__Task__
What the task needs is every record repeated exactly, nothing more.

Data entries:
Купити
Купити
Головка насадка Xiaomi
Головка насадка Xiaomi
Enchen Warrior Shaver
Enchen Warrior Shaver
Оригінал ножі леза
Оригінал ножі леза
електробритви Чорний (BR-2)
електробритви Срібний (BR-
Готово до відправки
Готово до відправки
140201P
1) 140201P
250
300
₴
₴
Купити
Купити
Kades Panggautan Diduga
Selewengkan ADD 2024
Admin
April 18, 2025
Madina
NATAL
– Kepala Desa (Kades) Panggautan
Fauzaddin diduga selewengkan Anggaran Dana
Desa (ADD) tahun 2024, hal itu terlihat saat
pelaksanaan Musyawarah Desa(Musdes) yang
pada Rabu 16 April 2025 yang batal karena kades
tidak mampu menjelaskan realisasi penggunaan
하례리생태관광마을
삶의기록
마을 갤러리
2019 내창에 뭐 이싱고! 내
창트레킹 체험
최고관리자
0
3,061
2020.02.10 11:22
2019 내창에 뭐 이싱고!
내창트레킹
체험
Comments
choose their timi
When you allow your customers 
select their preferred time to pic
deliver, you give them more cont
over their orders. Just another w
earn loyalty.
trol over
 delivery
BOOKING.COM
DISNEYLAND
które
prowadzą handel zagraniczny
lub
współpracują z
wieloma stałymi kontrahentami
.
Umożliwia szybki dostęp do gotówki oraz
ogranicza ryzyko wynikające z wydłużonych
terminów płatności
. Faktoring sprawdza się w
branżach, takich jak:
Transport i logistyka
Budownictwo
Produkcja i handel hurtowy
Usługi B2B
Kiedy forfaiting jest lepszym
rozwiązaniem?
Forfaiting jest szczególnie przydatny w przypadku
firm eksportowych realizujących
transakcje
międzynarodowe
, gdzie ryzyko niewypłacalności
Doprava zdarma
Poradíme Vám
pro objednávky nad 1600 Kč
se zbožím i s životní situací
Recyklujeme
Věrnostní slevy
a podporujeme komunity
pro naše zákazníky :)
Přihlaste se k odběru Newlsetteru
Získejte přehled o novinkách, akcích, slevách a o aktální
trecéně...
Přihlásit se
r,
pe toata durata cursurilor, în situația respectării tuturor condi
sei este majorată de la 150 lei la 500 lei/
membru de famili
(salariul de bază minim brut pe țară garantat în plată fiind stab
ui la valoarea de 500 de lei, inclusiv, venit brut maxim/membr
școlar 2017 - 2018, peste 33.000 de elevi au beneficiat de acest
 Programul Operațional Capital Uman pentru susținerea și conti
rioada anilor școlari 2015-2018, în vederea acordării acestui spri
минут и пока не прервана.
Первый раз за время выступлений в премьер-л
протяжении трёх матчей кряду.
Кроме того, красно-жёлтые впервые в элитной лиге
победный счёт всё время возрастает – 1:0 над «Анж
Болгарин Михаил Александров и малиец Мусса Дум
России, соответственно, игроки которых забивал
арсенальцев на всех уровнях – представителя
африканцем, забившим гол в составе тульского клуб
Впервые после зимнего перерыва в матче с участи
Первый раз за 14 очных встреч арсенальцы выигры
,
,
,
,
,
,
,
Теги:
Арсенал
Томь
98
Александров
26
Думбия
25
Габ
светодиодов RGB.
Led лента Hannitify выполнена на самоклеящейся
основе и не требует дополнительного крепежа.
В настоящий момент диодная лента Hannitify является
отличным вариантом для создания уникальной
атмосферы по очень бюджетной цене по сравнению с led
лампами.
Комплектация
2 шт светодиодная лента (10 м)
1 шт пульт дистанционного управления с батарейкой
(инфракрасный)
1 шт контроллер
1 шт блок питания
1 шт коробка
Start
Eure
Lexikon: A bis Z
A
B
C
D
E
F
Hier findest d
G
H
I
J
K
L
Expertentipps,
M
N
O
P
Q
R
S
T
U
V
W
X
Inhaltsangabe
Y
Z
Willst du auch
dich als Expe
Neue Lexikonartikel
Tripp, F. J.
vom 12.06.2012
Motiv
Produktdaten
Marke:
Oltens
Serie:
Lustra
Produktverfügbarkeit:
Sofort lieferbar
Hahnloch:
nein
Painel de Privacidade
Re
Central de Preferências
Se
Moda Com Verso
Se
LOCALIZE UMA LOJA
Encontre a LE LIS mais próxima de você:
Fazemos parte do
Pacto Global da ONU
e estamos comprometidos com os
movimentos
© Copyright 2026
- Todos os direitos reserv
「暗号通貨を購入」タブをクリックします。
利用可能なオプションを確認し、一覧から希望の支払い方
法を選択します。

__Exercise output__
Купити
Купити
Головка насадка Xiaomi
Головка насадка Xiaomi
Enchen Warrior Shaver
Enchen Warrior Shaver
Оригінал ножі леза
Оригінал ножі леза
електробритви Чорний (BR-2)
електробритви Срібний (BR-
Готово до відправки
Готово до відправки
140201P
1) 140201P
250
300
₴
₴
Купити
Купити
Kades Panggautan Diduga
Selewengkan ADD 2024
Admin
April 18, 2025
Madina
NATAL
– Kepala Desa (Kades) Panggautan
Fauzaddin diduga selewengkan Anggaran Dana
Desa (ADD) tahun 2024, hal itu terlihat saat
pelaksanaan Musyawarah Desa(Musdes) yang
pada Rabu 16 April 2025 yang batal karena kades
tidak mampu menjelaskan realisasi penggunaan
하례리생태관광마을
삶의기록
마을 갤러리
2019 내창에 뭐 이싱고! 내
창트레킹 체험
최고관리자
0
3,061
2020.02.10 11:22
2019 내창에 뭐 이싱고!
내창트레킹
체험
Comments
choose their timi
When you allow your customers 
select their preferred time to pic
deliver, you give them more cont
over their orders. Just another w
earn loyalty.
trol over
 delivery
BOOKING.COM
DISNEYLAND
które
prowadzą handel zagraniczny
lub
współpracują z
wieloma stałymi kontrahentami
.
Umożliwia szybki dostęp do gotówki oraz
ogranicza ryzyko wynikające z wydłużonych
terminów płatności
. Faktoring sprawdza się w
branżach, takich jak:
Transport i logistyka
Budownictwo
Produkcja i handel hurtowy
Usługi B2B
Kiedy forfaiting jest lepszym
rozwiązaniem?
Forfaiting jest szczególnie przydatny w przypadku
firm eksportowych realizujących
transakcje
międzynarodowe
, gdzie ryzyko niewypłacalności
Doprava zdarma
Poradíme Vám
pro objednávky nad 1600 Kč
se zbožím i s životní situací
Recyklujeme
Věrnostní slevy
a podporujeme komunity
pro naše zákazníky :)
Přihlaste se k odběru Newlsetteru
Získejte přehled o novinkách, akcích, slevách a o aktální
trecéně...
Přihlásit se
r,
pe toata durata cursurilor, în situația respectării tuturor condi
sei este majorată de la 150 lei la 500 lei/
membru de famili
(salariul de bază minim brut pe țară garantat în plată fiind stab
ui la valoarea de 500 de lei, inclusiv, venit brut maxim/membr
școlar 2017 - 2018, peste 33.000 de elevi au beneficiat de acest
 Programul Operațional Capital Uman pentru susținerea și conti
rioada anilor școlari 2015-2018, în vederea acordării acestui spri
минут и пока не прервана.
Первый раз за время выступлений в премьер-л
протяжении трёх матчей кряду.
Кроме того, красно-жёлтые впервые в элитной лиге
победный счёт всё время возрастает – 1:0 над «Анж
Болгарин Михаил Александров и малиец Мусса Дум
России, соответственно, игроки которых забивал
арсенальцев на всех уровнях – представителя
африканцем, забившим гол в составе тульского клуб
Впервые после зимнего перерыва в матче с участи
Первый раз за 14 очных встреч арсенальцы выигры
,
,
,
,
,
,
,
Теги:
Арсенал
Томь
98
Александров
26
Думбия
25
Габ
светодиодов RGB.
Led лента Hannitify выполнена на самоклеящейся
основе и не требует дополнительного крепежа.
В настоящий момент диодная лента Hannitify является
отличным вариантом для создания уникальной
атмосферы по очень бюджетной цене по сравнению с led
лампами.
Комплектация
2 шт светодиодная лента (10 м)
1 шт пульт дистанционного управления с батарейкой
(инфракрасный)
1 шт контроллер
1 шт блок питания
1 шт коробка
Start
Eure
Lexikon: A bis Z
A
B
C
D
E
F
Hier findest d
G
H
I
J
K
L
Expertentipps,
M
N
O
P
Q
R
S
T
U
V
W
X
Inhaltsangabe
Y
Z
Willst du auch
dich als Expe
Neue Lexikonartikel
Tripp, F. J.
vom 12.06.2012
Motiv
Produktdaten
Marke:
Oltens
Serie:
Lustra
Produktverfügbarkeit:
Sofort lieferbar
Hahnloch:
nein
Painel de Privacidade
Re
Central de Preferências
Se
Moda Com Verso
Se
LOCALIZE UMA LOJA
Encontre a LE LIS mais próxima de você:
Fazemos parte do
Pacto Global da ONU
e estamos comprometidos com os
movimentos
© Copyright 2026
- Todos os direitos reserv
「暗号通貨を購入」タブをクリックします。
利用可能なオプションを確認し、一覧から希望の支払い方
法を選択します。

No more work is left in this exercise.